▸ **Work instructions**
Down to the last line, set down the listing below exactly, apart from its pictures.

▸ **Data section**
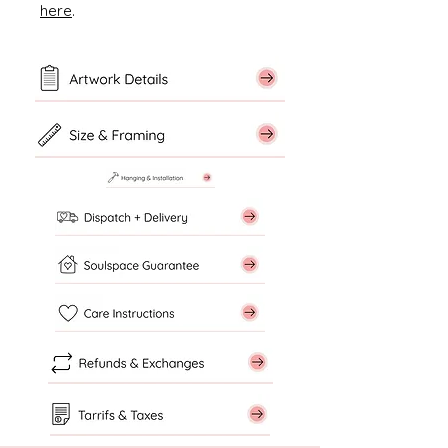
here
.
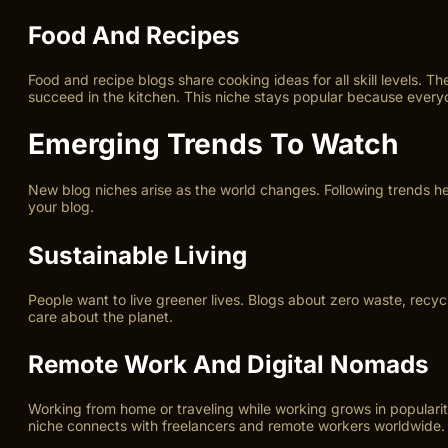
Food And Recipes
Food and recipe blogs share cooking ideas for all skill levels. T
succeed in the kitchen. This niche stays popular because everyo
Emerging Trends To Watch
New blog niches arise as the world changes. Following trends h
your blog.
Sustainable Living
People want to live greener lives. Blogs about zero waste, recyc
care about the planet.
Remote Work And Digital Nomads
Working from home or traveling while working grows in popularity
niche connects with freelancers and remote workers worldwide.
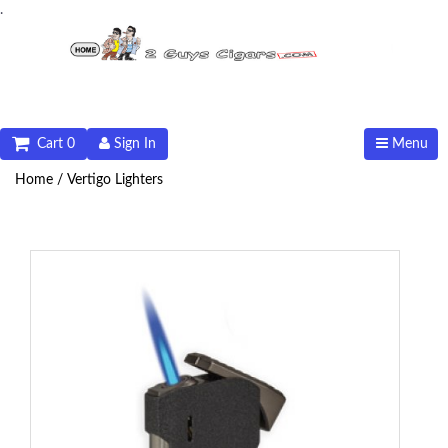
.
Cart 0
Sign In
Menu
Home /
Vertigo Lighters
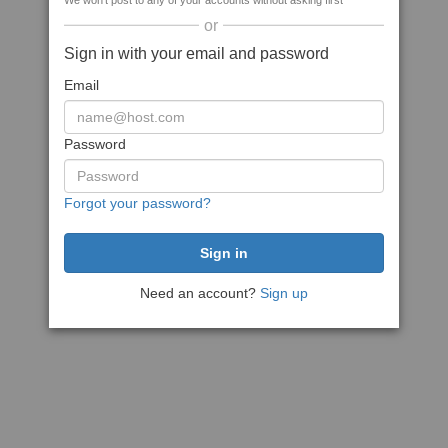
We won't post to any of your accounts without asking first
or
Sign in with your email and password
Email
Password
Forgot your password?
Need an account?
Sign up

▸ **Exercise output**
here
.
Food And Recipes
Food and recipe blogs share cooking ideas for all skill levels. T
succeed in the kitchen. This niche stays popular because everyo
Emerging Trends To Watch
New blog niches arise as the world changes. Following trends h
your blog.
Sustainable Living
People want to live greener lives. Blogs about zero waste, recyc
care about the planet.
Remote Work And Digital Nomads
Working from home or traveling while working grows in popularity
niche connects with freelancers and remote workers worldwide.
.
Cart 0
Sign In
Menu
Home /
Vertigo Lighters
We won't post to any of your accounts without asking first
or
Sign in with your email and password
Email
Password
Forgot your password?
Need an account?
Sign up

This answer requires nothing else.